> _Task details_:
Reproduce exactly the lines of the material beneath, from the line that contains "Cause (Document" to the line that contains "POPULAR UK CITIES", both included, and no other lines.
---------- Data under study ----------
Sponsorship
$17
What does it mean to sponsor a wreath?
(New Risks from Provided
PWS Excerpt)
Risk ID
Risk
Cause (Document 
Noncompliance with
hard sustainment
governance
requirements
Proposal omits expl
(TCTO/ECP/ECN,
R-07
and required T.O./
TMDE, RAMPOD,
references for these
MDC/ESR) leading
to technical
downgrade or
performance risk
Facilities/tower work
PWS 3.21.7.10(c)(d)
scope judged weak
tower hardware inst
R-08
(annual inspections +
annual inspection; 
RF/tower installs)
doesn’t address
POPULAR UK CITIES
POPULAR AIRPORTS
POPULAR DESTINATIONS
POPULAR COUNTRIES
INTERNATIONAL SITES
----------
---------- Data under study ----------
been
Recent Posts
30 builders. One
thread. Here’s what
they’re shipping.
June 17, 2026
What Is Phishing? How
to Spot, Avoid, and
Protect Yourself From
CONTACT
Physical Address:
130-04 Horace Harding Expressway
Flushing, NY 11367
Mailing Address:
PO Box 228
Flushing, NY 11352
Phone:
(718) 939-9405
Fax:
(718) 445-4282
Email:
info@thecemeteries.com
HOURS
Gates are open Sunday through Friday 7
----------
> _Output for this exercise_:
Cause (Document 
Noncompliance with
hard sustainment
governance
requirements
Proposal omits expl
(TCTO/ECP/ECN,
R-07
and required T.O./
TMDE, RAMPOD,
references for these
MDC/ESR) leading
to technical
downgrade or
performance risk
Facilities/tower work
PWS 3.21.7.10(c)(d)
scope judged weak
tower hardware inst
R-08
(annual inspections +
annual inspection; 
RF/tower installs)
doesn’t address
POPULAR UK CITIES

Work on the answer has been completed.